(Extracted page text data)
========================================================================
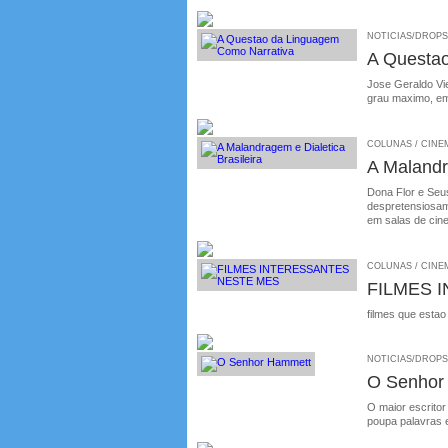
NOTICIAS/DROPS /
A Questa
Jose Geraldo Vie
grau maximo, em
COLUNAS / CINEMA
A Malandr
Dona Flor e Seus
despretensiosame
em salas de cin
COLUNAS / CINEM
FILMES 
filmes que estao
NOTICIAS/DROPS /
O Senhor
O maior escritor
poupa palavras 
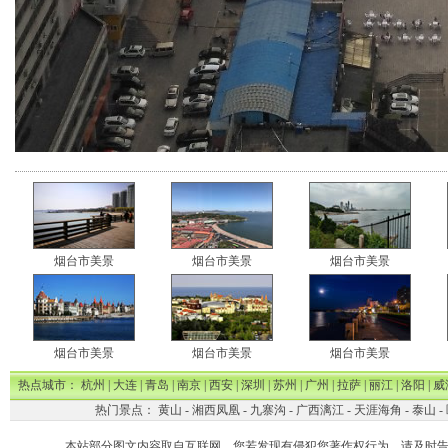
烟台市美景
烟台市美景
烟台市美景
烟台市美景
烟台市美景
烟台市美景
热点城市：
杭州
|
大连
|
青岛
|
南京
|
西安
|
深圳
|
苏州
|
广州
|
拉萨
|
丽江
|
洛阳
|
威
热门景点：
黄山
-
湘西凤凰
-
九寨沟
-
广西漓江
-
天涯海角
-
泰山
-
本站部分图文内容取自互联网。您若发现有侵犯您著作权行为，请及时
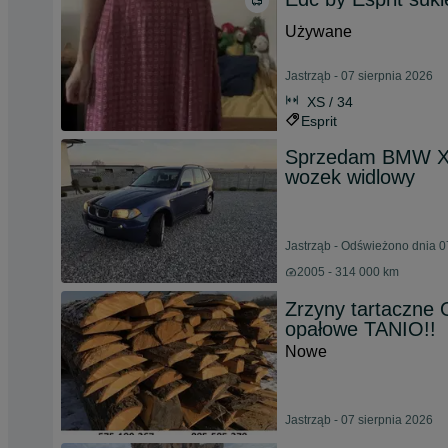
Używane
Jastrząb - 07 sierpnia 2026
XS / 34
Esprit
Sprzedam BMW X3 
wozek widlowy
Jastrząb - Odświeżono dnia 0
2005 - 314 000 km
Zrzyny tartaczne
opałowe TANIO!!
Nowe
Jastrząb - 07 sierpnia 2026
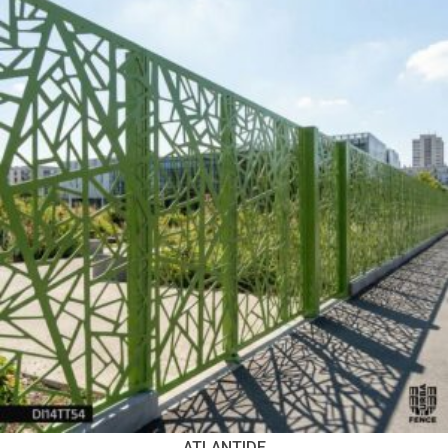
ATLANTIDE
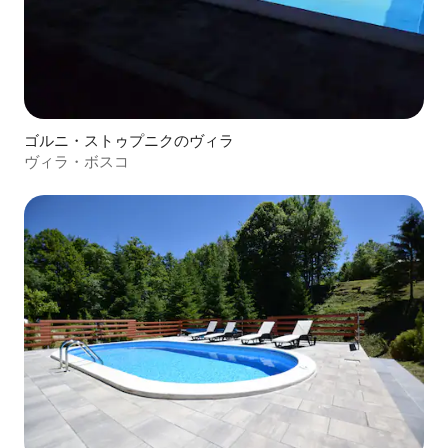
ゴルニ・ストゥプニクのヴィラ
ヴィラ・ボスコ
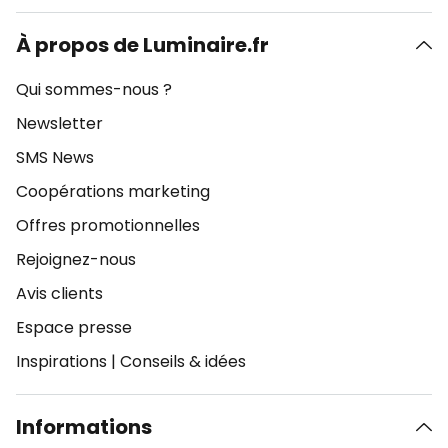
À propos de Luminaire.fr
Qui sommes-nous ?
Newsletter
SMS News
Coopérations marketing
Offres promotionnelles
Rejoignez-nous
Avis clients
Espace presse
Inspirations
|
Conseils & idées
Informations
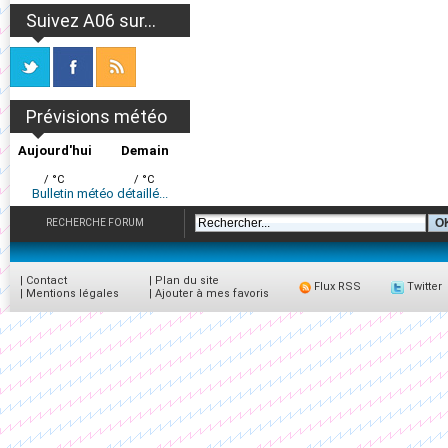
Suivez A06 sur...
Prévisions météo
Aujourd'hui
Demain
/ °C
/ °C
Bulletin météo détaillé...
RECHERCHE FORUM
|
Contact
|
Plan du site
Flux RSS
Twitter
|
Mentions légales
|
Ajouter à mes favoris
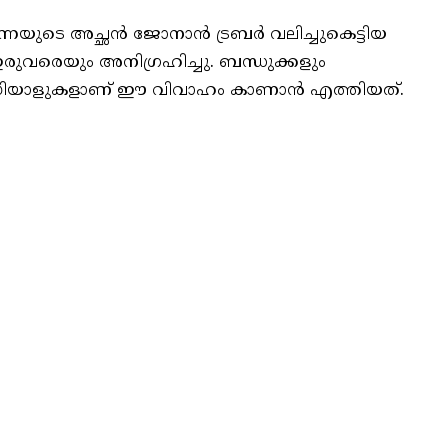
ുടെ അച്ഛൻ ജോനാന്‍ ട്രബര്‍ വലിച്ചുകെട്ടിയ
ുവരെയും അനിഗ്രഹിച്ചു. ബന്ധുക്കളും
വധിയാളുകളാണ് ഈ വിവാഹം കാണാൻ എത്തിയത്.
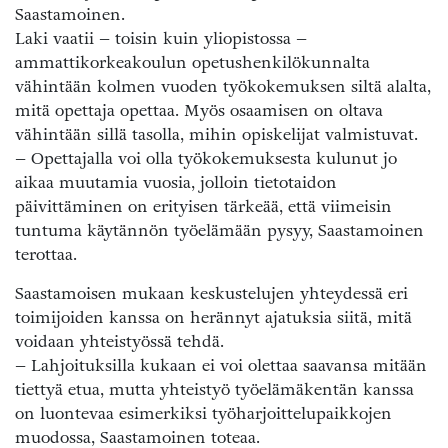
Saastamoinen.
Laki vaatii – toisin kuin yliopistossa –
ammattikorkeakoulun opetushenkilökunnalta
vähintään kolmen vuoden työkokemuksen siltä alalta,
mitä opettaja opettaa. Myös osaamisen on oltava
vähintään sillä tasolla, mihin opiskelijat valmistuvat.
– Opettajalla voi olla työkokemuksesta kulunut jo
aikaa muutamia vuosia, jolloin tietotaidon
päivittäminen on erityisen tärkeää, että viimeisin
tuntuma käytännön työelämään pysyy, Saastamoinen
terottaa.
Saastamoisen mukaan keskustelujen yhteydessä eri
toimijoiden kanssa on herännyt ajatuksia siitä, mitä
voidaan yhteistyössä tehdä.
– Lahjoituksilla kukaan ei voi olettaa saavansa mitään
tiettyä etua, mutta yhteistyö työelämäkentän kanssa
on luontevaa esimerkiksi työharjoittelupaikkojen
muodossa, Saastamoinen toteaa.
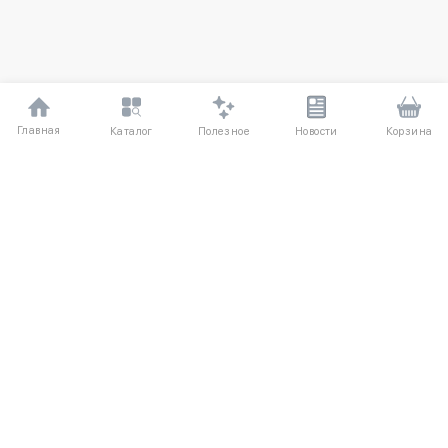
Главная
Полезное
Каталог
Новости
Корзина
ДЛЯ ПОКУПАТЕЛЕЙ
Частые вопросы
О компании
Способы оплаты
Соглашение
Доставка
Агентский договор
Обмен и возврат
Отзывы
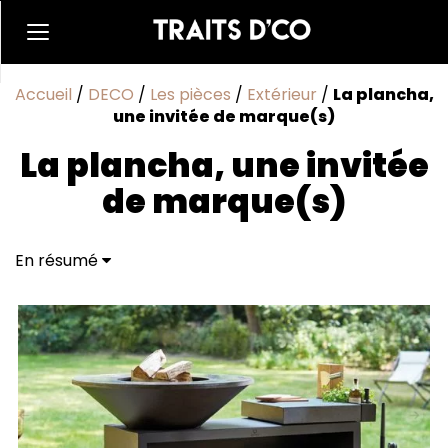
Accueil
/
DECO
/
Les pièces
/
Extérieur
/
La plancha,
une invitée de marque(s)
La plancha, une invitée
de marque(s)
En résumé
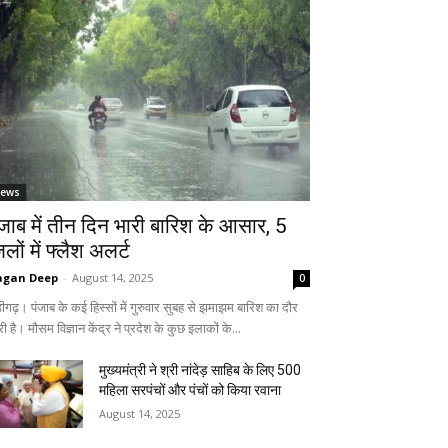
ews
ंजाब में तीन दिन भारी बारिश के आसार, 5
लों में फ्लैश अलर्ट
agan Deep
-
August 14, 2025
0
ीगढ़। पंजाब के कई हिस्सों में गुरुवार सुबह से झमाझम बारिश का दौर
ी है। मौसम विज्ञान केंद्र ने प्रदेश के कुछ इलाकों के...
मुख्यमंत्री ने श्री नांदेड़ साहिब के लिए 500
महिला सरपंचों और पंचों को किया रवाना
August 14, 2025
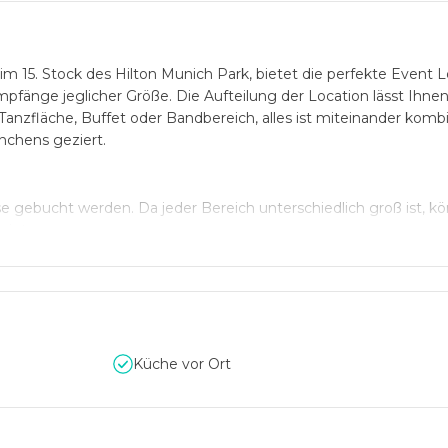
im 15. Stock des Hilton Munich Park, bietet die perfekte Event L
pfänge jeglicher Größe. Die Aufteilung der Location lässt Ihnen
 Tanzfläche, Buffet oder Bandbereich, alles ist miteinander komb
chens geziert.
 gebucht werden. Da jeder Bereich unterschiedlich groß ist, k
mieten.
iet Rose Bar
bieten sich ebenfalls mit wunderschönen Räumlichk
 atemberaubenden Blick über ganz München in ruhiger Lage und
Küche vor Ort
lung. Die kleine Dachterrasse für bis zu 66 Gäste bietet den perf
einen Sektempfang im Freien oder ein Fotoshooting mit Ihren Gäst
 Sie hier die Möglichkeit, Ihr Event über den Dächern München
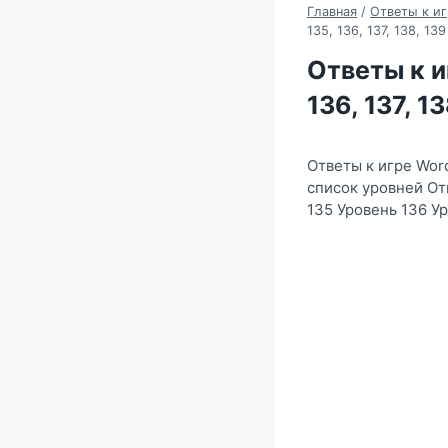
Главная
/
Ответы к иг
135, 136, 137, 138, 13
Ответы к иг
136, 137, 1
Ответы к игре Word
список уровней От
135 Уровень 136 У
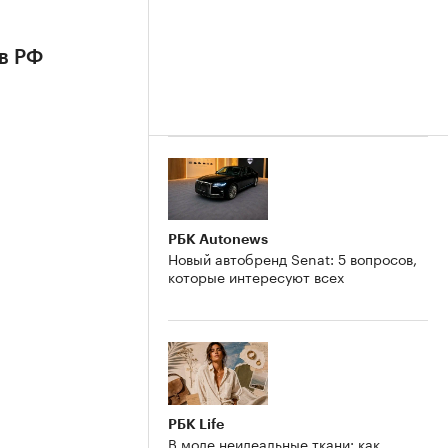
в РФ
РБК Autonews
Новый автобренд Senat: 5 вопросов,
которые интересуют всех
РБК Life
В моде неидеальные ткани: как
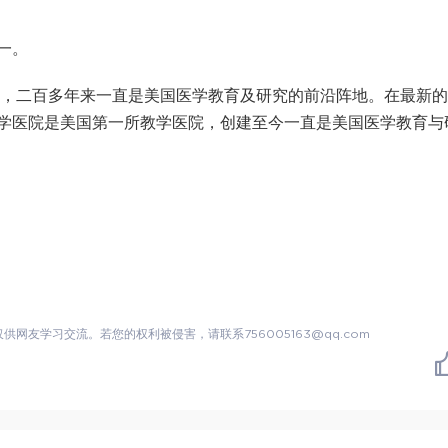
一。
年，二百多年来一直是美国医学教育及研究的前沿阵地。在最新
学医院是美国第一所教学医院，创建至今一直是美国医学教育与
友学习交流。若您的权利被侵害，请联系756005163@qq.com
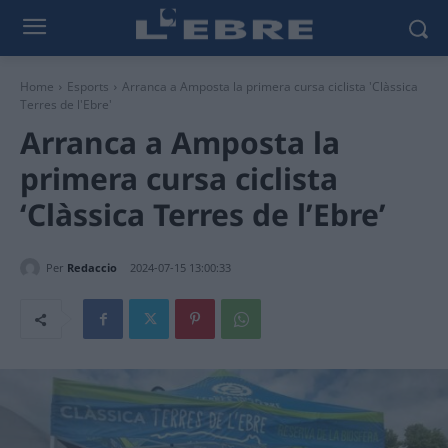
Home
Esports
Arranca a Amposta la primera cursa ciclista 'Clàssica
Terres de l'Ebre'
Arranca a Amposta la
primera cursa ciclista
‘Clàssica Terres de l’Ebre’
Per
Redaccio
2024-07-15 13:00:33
========================================================================
None of the pictures should appear; repeat the records exactly otherwise.

OUTPUT BELOW:
NOTICIAS/DROPS /
A Questa
Jose Geraldo Vie
grau maximo, em
COLUNAS / CINEMA
A Malandr
Dona Flor e Seus
despretensiosame
em salas de cin
COLUNAS / CINEM
FILMES 
filmes que estao
NOTICIAS/DROPS /
O Senhor
O maior escritor
poupa palavras 
烟台市美景
烟台市美景
烟台市美景
烟台市美景
烟台市美景
烟台市美景
热点城市：
杭州
|
大连
|
青岛
|
南京
|
西安
|
深圳
|
苏州
|
广州
|
拉萨
|
丽江
|
洛阳
|
威
热门景点：
黄山
-
湘西凤凰
-
九寨沟
-
广西漓江
-
天涯海角
-
泰山
-
本站部分图文内容取自互联网。您若发现有侵犯您著作权行为，请及时
Używane
Jastrząb - 07 sierpnia 2026
XS / 34
Esprit
Sprzedam BMW X3 
wozek widlowy
Jastrząb - Odświeżono dnia 0
2005 - 314 000 km
Zrzyny tartaczne
opałowe TANIO!!
Nowe
Jastrząb - 07 sierpnia 2026
ATLANTIDE
ゴルニ・ストゥプニクのヴィラ
ヴィラ・ボスコ
À propos de Luminaire.fr
Qui sommes-nous ?
Newsletter
SMS News
Coopérations marketing
Offres promotionnelles
Rejoignez-nous
Avis clients
Espace presse
Inspirations
|
Conseils & idées
Informations
Suivez A06 sur...
Prévisions météo
Aujourd'hui
Demain
/ °C
/ °C
Bulletin météo détaillé...
RECHERCHE FORUM
|
Contact
|
Plan du site
Flux RSS
Twitter
|
Mentions légales
|
Ajouter à mes favoris
ുടെ അച്ഛൻ ജോനാന്‍ ട്രബര്‍ വലിച്ചുകെട്ടിയ
ുവരെയും അനിഗ്രഹിച്ചു. ബന്ധുക്കളും
വധിയാളുകളാണ് ഈ വിവാഹം കാണാൻ എത്തിയത്.
Saastamoinen.
Laki vaatii – toisin kuin yliopistossa –
ammattikorkeakoulun opetushenkilökunnalta
vähintään kolmen vuoden työkokemuksen siltä alalta,
mitä opettaja opettaa. Myös osaamisen on oltava
vähintään sillä tasolla, mihin opiskelijat valmistuvat.
– Opettajalla voi olla työkokemuksesta kulunut jo
aikaa muutamia vuosia, jolloin tietotaidon
päivittäminen on erityisen tärkeää, että viimeisin
tuntuma käytännön työelämään pysyy, Saastamoinen
terottaa.
Saastamoisen mukaan keskustelujen yhteydessä eri
toimijoiden kanssa on herännyt ajatuksia siitä, mitä
voidaan yhteistyössä tehdä.
– Lahjoituksilla kukaan ei voi olettaa saavansa mitään
tiettyä etua, mutta yhteistyö työelämäkentän kanssa
on luontevaa esimerkiksi työharjoittelupaikkojen
muodossa, Saastamoinen toteaa.
Главная
Полезное
Каталог
Новости
Корзина
ДЛЯ ПОКУПАТЕЛЕЙ
Частые вопросы
О компании
Способы оплаты
Соглашение
Доставка
Агентский договор
Обмен и возврат
Отзывы
Accueil
/
DECO
/
Les pièces
/
Extérieur
/
La plancha,
une invitée de marque(s)
La plancha, une invitée
de marque(s)
En résumé
ews
ंजाब में तीन दिन भारी बारिश के आसार, 5
लों में फ्लैश अलर्ट
agan Deep
-
August 14, 2025
0
ीगढ़। पंजाब के कई हिस्सों में गुरुवार सुबह से झमाझम बारिश का दौर
ी है। मौसम विज्ञान केंद्र ने प्रदेश के कुछ इलाकों के...
मुख्यमंत्री ने श्री नांदेड़ साहिब के लिए 500
महिला सरपंचों और पंचों को किया रवाना
August 14, 2025
im 15. Stock des Hilton Munich Park, bietet die perfekte Event L
pfänge jeglicher Größe. Die Aufteilung der Location lässt Ihnen
 Tanzfläche, Buffet oder Bandbereich, alles ist miteinander komb
chens geziert.
 gebucht werden. Da jeder Bereich unterschiedlich groß ist, k
mieten.
iet Rose Bar
bieten sich ebenfalls mit wunderschönen Räumlichk
 atemberaubenden Blick über ganz München in ruhiger Lage und
Küche vor Ort
lung. Die kleine Dachterrasse für bis zu 66 Gäste bietet den perf
einen Sektempfang im Freien oder ein Fotoshooting mit Ihren Gäst
 Sie hier die Möglichkeit, Ihr Event über den Dächern München
Главная
/
Ответы к иг
135, 136, 137, 138, 13
Ответы к иг
136, 137, 1
Ответы к игре Word
список уровней От
135 Уровень 136 У
в РФ
РБК Autonews
Новый автобренд Senat: 5 вопросов,
которые интересуют всех
РБК Life
В моде неидеальные ткани: как
一。
年，二百多年来一直是美国医学教育及研究的前沿阵地。在最新
学医院是美国第一所教学医院，创建至今一直是美国医学教育与
友学习交流。若您的权利被侵害，请联系756005163@qq.com
Home
Esports
Arranca a Amposta la primera cursa ciclista 'Clàssica
Terres de l'Ebre'
Arranca a Amposta la
primera cursa ciclista
‘Clàssica Terres de l’Ebre’
Per
Redaccio
2024-07-15 13:00:33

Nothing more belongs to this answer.